> **Supplied records**:

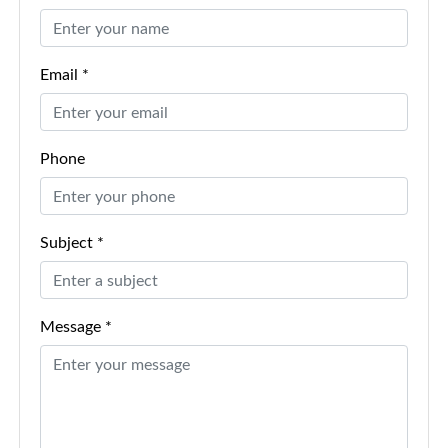
Email *
Phone
Subject *
Message *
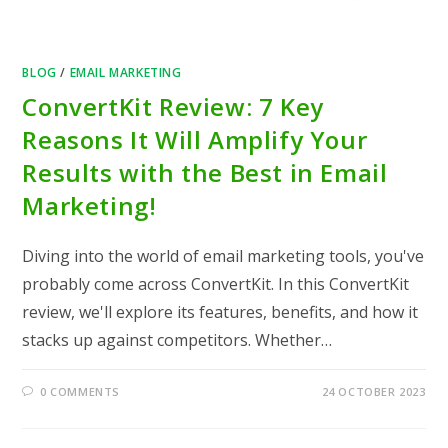
BLOG
/
EMAIL MARKETING
ConvertKit Review: 7 Key
Reasons It Will Amplify Your
Results with the Best in Email
Marketing!
Diving into the world of email marketing tools, you've
probably come across ConvertKit. In this ConvertKit
review, we'll explore its features, benefits, and how it
stacks up against competitors. Whether…
0 COMMENTS
24 OCTOBER 2023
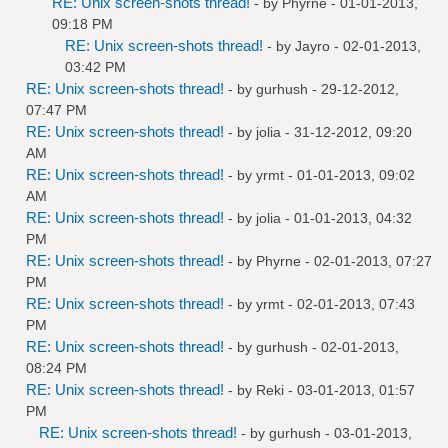
RE: Unix screen-shots thread!
- by
Phyrne
- 01-01-2013,
09:18 PM
RE: Unix screen-shots thread!
- by
Jayro
- 02-01-2013,
03:42 PM
RE: Unix screen-shots thread!
- by
gurhush
- 29-12-2012,
07:47 PM
RE: Unix screen-shots thread!
- by
jolia
- 31-12-2012, 09:20
AM
RE: Unix screen-shots thread!
- by
yrmt
- 01-01-2013, 09:02
AM
RE: Unix screen-shots thread!
- by
jolia
- 01-01-2013, 04:32
PM
RE: Unix screen-shots thread!
- by
Phyrne
- 02-01-2013, 07:27
PM
RE: Unix screen-shots thread!
- by
yrmt
- 02-01-2013, 07:43
PM
RE: Unix screen-shots thread!
- by
gurhush
- 02-01-2013,
08:24 PM
RE: Unix screen-shots thread!
- by
Reki
- 03-01-2013, 01:57
PM
RE: Unix screen-shots thread!
- by
gurhush
- 03-01-2013,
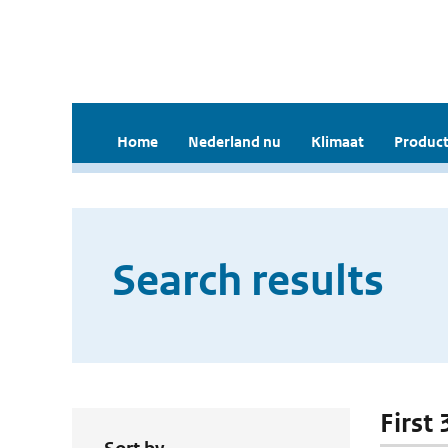
Home
Nederland nu
Klimaat
Product
Search results
First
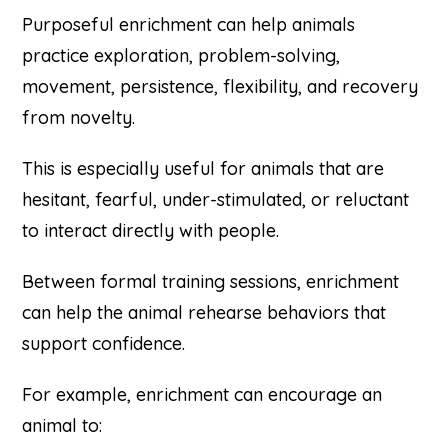
Purposeful enrichment can help animals
practice exploration, problem-solving,
movement, persistence, flexibility, and recovery
from novelty.
This is especially useful for animals that are
hesitant, fearful, under-stimulated, or reluctant
to interact directly with people.
Between formal training sessions, enrichment
can help the animal rehearse behaviors that
support confidence.
For example, enrichment can encourage an
animal to:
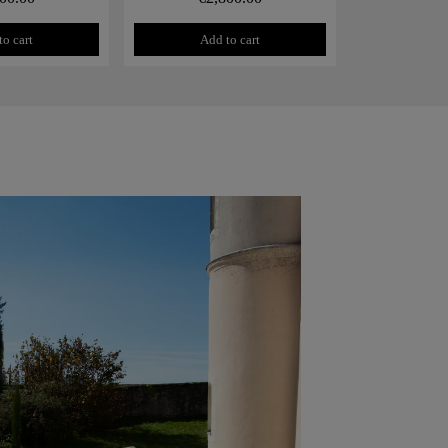
to cart
Add to cart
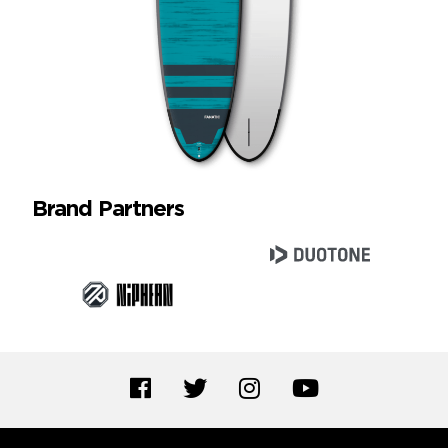
Brand Partners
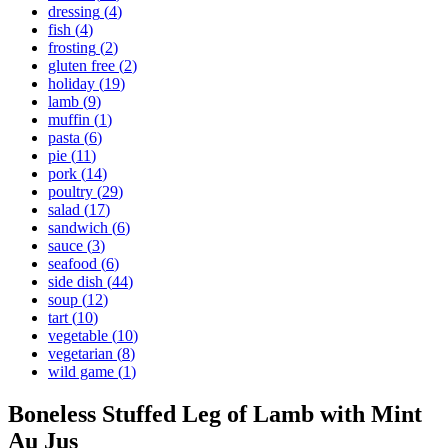
dressing
(
4
)
fish
(
4
)
frosting
(
2
)
gluten free
(
2
)
holiday
(
19
)
lamb
(
9
)
muffin
(
1
)
pasta
(
6
)
pie
(
11
)
pork
(
14
)
poultry
(
29
)
salad
(
17
)
sandwich
(
6
)
sauce
(
3
)
seafood
(
6
)
side dish
(
44
)
soup
(
12
)
tart
(
10
)
vegetable
(
10
)
vegetarian
(
8
)
wild game
(
1
)
Boneless Stuffed Leg of Lamb with Mint
Au Jus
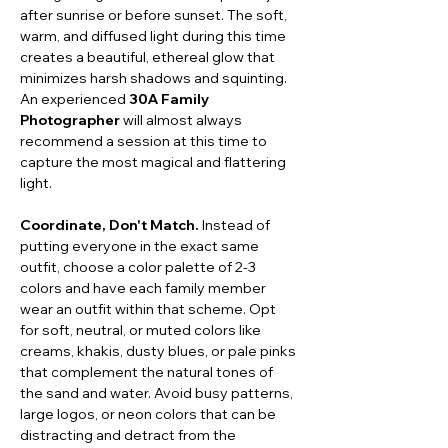
after sunrise or before sunset. The soft, 
warm, and diffused light during this time 
creates a beautiful, ethereal glow that 
minimizes harsh shadows and squinting. 
An experienced 
30A Family 
Photographer
 will almost always 
recommend a session at this time to 
capture the most magical and flattering 
light.
Coordinate, Don't Match.
 Instead of 
putting everyone in the exact same 
outfit, choose a color palette of 2-3 
colors and have each family member 
wear an outfit within that scheme. Opt 
for soft, neutral, or muted colors like 
creams, khakis, dusty blues, or pale pinks 
that complement the natural tones of 
the sand and water. Avoid busy patterns, 
large logos, or neon colors that can be 
distracting and detract from the 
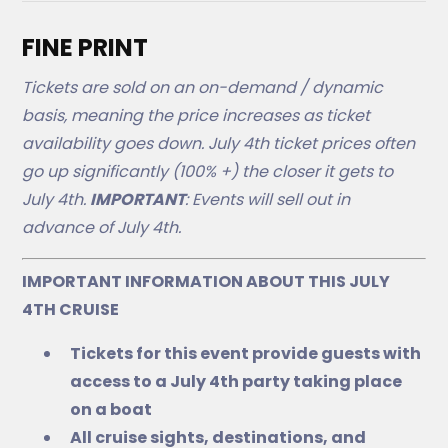
FINE PRINT
Tickets are sold on an on-demand / dynamic
basis, meaning the price increases as ticket
availability goes down. July 4th ticket prices often
go up significantly (100% +) the closer it gets to
July 4th.
IMPORTANT
: Events will sell out in
advance of July 4th.
IMPORTANT INFORMATION ABOUT THIS JULY
4TH CRUISE
Tickets for this event provide guests with
access to a July 4th party taking place
on a boat
All cruise sights, destinations, and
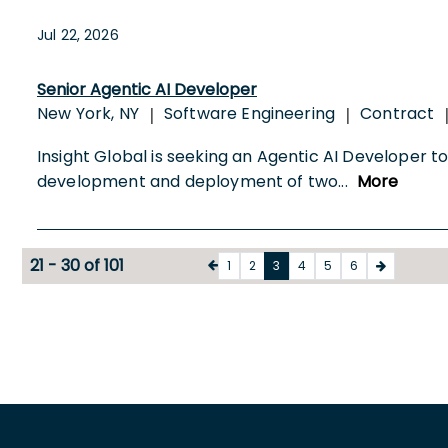
Jul 22, 2026
Senior Agentic AI Developer
New York, NY
Software Engineering
Contract
|
|
Insight Global is seeking an Agentic AI Developer to j
development and deployment of two
...
More
21 - 30 of 101
1
2
3
4
5
6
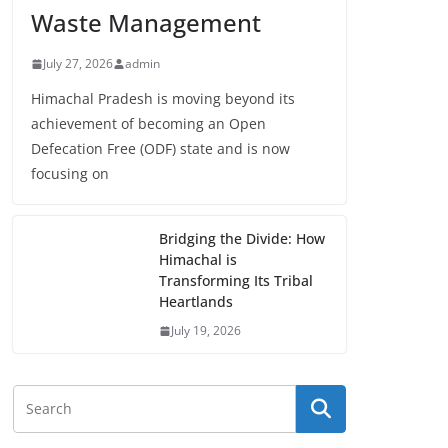
Waste Management
July 27, 2026
admin
Himachal Pradesh is moving beyond its
achievement of becoming an Open
Defecation Free (ODF) state and is now
focusing on
Bridging the Divide: How
Himachal is
Transforming Its Tribal
Heartlands
July 19, 2026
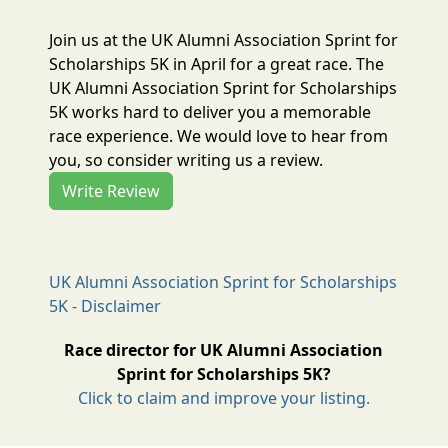
Join us at the UK Alumni Association Sprint for
Scholarships 5K in April for a great race. The
UK Alumni Association Sprint for Scholarships
5K works hard to deliver you a memorable
race experience. We would love to hear from
you, so consider writing us a review.
Write Review
UK Alumni Association Sprint for Scholarships
5K - Disclaimer
Race director for UK Alumni Association
Sprint for Scholarships 5K?
Click to claim and improve your listing.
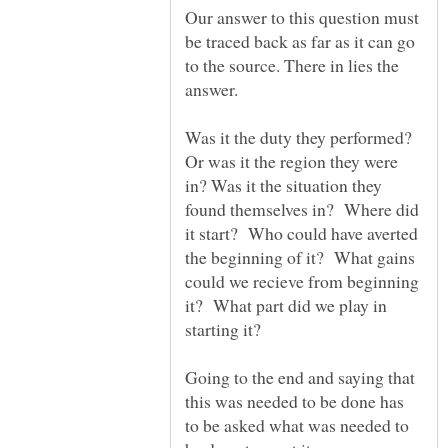
Our answer to this question must
be traced back as far as it can go
to the source. There in lies the
Was it the duty they performed?
Or was it the region they were
in? Was it the situation they
found themselves in? Where did
it start? Who could have averted
the beginning of it? What gains
could we recieve from beginning
it? What part did we play in
Going to the end and saying that
this was needed to be done has
to be asked what was needed to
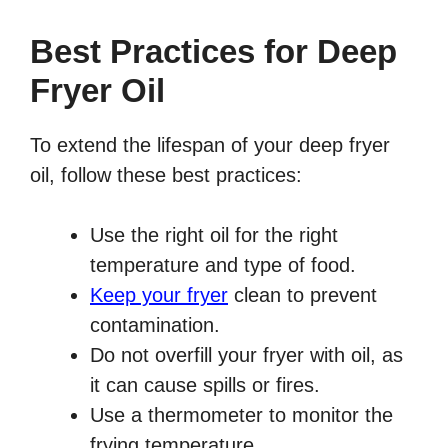
Best Practices for Deep
Fryer Oil
To extend the lifespan of your deep fryer
oil, follow these best practices:
Use the right oil for the right
temperature and type of food.
Keep your fryer
clean to prevent
contamination.
Do not overfill your fryer with oil, as
it can cause spills or fires.
Use a thermometer to monitor the
frying temperature.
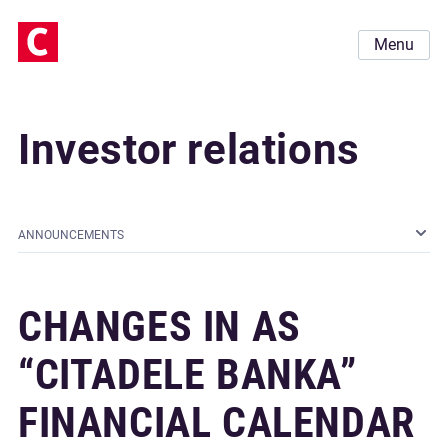
Menu
Investor relations
ANNOUNCEMENTS
CHANGES IN AS
“CITADELE BANKA”
FINANCIAL CALENDAR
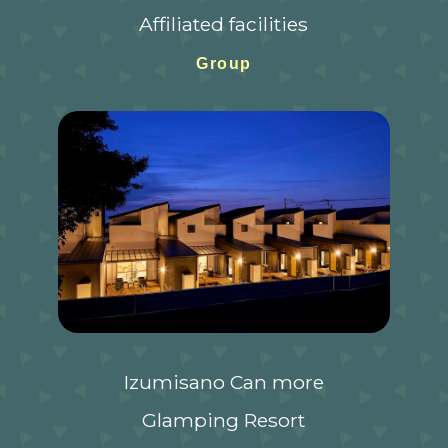
Affiliated facilities
Group
Izumisano Can more
Glamping Resort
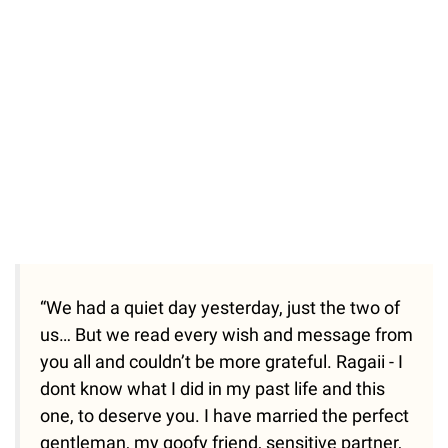
“We had a quiet day yesterday, just the two of
us… But we read every wish and message from
you all and couldn’t be more grateful. Ragaii - I
dont know what I did in my past life and this
one, to deserve you. I have married the perfect
gentleman, my goofy friend, sensitive partner,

> **Work order**: Write out the records once more, exactly as they stand, with no images.

> **Response**:
Email *
Phone
Subject *
Message *
BLOG
/
EMAIL MARKETING
ConvertKit Review: 7 Key
Reasons It Will Amplify Your
Results with the Best in Email
Marketing!
Diving into the world of email marketing tools, you've
probably come across ConvertKit. In this ConvertKit
review, we'll explore its features, benefits, and how it
stacks up against competitors. Whether…
0 COMMENTS
24 OCTOBER 2023
RE: Unix screen-shots thread!
- by
Phyrne
- 01-01-2013,
09:18 PM
RE: Unix screen-shots thread!
- by
Jayro
- 02-01-2013,
03:42 PM
RE: Unix screen-shots thread!
- by
gurhush
- 29-12-2012,
07:47 PM
RE: Unix screen-shots thread!
- by
jolia
- 31-12-2012, 09:20
AM
RE: Unix screen-shots thread!
- by
yrmt
- 01-01-2013, 09:02
AM
RE: Unix screen-shots thread!
- by
jolia
- 01-01-2013, 04:32
PM
RE: Unix screen-shots thread!
- by
Phyrne
- 02-01-2013, 07:27
PM
RE: Unix screen-shots thread!
- by
yrmt
- 02-01-2013, 07:43
PM
RE: Unix screen-shots thread!
- by
gurhush
- 02-01-2013,
08:24 PM
RE: Unix screen-shots thread!
- by
Reki
- 03-01-2013, 01:57
PM
RE: Unix screen-shots thread!
- by
gurhush
- 03-01-2013,
Home
Nederland nu
Klimaat
Product
Search results
First
Purposeful enrichment can help animals
practice exploration, problem-solving,
movement, persistence, flexibility, and recovery
from novelty.
This is especially useful for animals that are
hesitant, fearful, under-stimulated, or reluctant
to interact directly with people.
Between formal training sessions, enrichment
can help the animal rehearse behaviors that
support confidence.
For example, enrichment can encourage an
animal to:
to cart
Add to cart
Brand Partners
dressing
(
4
)
fish
(
4
)
frosting
(
2
)
gluten free
(
2
)
holiday
(
19
)
lamb
(
9
)
muffin
(
1
)
pasta
(
6
)
pie
(
11
)
pork
(
14
)
poultry
(
29
)
salad
(
17
)
sandwich
(
6
)
sauce
(
3
)
seafood
(
6
)
side dish
(
44
)
soup
(
12
)
tart
(
10
)
vegetable
(
10
)
vegetarian
(
8
)
wild game
(
1
)
Boneless Stuffed Leg of Lamb with Mint
Au Jus
after sunrise or before sunset. The soft, 
warm, and diffused light during this time 
creates a beautiful, ethereal glow that 
minimizes harsh shadows and squinting. 
An experienced 
30A Family 
Photographer
 will almost always 
recommend a session at this time to 
capture the most magical and flattering 
light.
Coordinate, Don't Match.
 Instead of 
putting everyone in the exact same 
outfit, choose a color palette of 2-3 
colors and have each family member 
wear an outfit within that scheme. Opt 
for soft, neutral, or muted colors like 
creams, khakis, dusty blues, or pale pinks 
that complement the natural tones of 
the sand and water. Avoid busy patterns, 
large logos, or neon colors that can be 
distracting and detract from the 
FINE PRINT
Tickets are sold on an on-demand / dynamic
basis, meaning the price increases as ticket
availability goes down. July 4th ticket prices often
go up significantly (100% +) the closer it gets to
July 4th.
IMPORTANT
: Events will sell out in
advance of July 4th.
IMPORTANT INFORMATION ABOUT THIS JULY
4TH CRUISE
Tickets for this event provide guests with
access to a July 4th party taking place
on a boat
All cruise sights, destinations, and
Jul 22, 2026
Senior Agentic AI Developer
New York, NY
Software Engineering
Contract
|
|
Insight Global is seeking an Agentic AI Developer to j
development and deployment of two
...
More
21 - 30 of 101
1
2
3
4
5
6
Waste Management
July 27, 2026
admin
Himachal Pradesh is moving beyond its
achievement of becoming an Open
Defecation Free (ODF) state and is now
focusing on
Bridging the Divide: How
Himachal is
Transforming Its Tribal
Heartlands
July 19, 2026
Join us at the UK Alumni Association Sprint for
Scholarships 5K in April for a great race. The
UK Alumni Association Sprint for Scholarships
5K works hard to deliver you a memorable
race experience. We would love to hear from
you, so consider writing us a review.
Write Review
UK Alumni Association Sprint for Scholarships
5K - Disclaimer
Race director for UK Alumni Association
Sprint for Scholarships 5K?
Click to claim and improve your listing.
Our answer to this question must
be traced back as far as it can go
to the source. There in lies the
Was it the duty they performed?
Or was it the region they were
in? Was it the situation they
found themselves in? Where did
it start? Who could have averted
the beginning of it? What gains
could we recieve from beginning
it? What part did we play in
Going to the end and saying that
this was needed to be done has
to be asked what was needed to
Best Practices for Deep
Fryer Oil
To extend the lifespan of your deep fryer
oil, follow these best practices:
Use the right oil for the right
temperature and type of food.
Keep your fryer
clean to prevent
contamination.
Do not overfill your fryer with oil, as
it can cause spills or fires.
Use a thermometer to monitor the
frying temperature.
Menu
Investor relations
ANNOUNCEMENTS
CHANGES IN AS
“CITADELE BANKA”
FINANCIAL CALENDAR
Affiliated facilities
Group
Izumisano Can more
Glamping Resort
“We had a quiet day yesterday, just the two of
us… But we read every wish and message from
you all and couldn’t be more grateful. Ragaii - I
dont know what I did in my past life and this
one, to deserve you. I have married the perfect
gentleman, my goofy friend, sensitive partner,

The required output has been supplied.